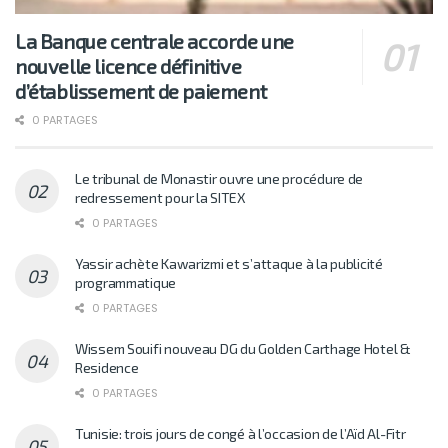
La Banque centrale accorde une
nouvelle licence définitive
d’établissement de paiement
0 PARTAGES
Le tribunal de Monastir ouvre une procédure de
redressement pour la SITEX
0 PARTAGES
Yassir achète Kawarizmi et s’attaque à la publicité
programmatique
0 PARTAGES
Wissem Souifi nouveau DG du Golden Carthage Hotel &
Residence
0 PARTAGES
Tunisie: trois jours de congé à l’occasion de l’Aïd Al-Fitr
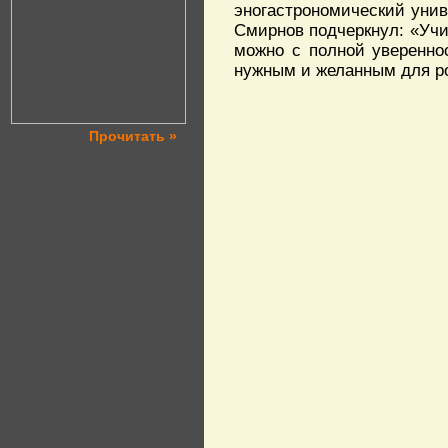
эногастрономический унив
Смирнов подчеркнул: «Учи
можно с полной уверенно
нужным и желанным для ро
Прочитать »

# # # # # # #

* WHAT IS REQUIRED
Write out the material above precisely, leaving each picture behind.

* ANSWER FOR THIS EXERCISE
La Banque centrale accorde une
nouvelle licence définitive
d’établissement de paiement
0 PARTAGES
Le tribunal de Monastir ouvre une procédure de
redressement pour la SITEX
0 PARTAGES
Yassir achète Kawarizmi et s’attaque à la publicité
programmatique
0 PARTAGES
Wissem Souifi nouveau DG du Golden Carthage Hotel &
Residence
0 PARTAGES
Tunisie: trois jours de congé à l’occasion de l’Aïd Al-Fitr
эногастрономический унив
Смирнов подчеркнул: «Учи
можно с полной уверенно
нужным и желанным для ро
Прочитать »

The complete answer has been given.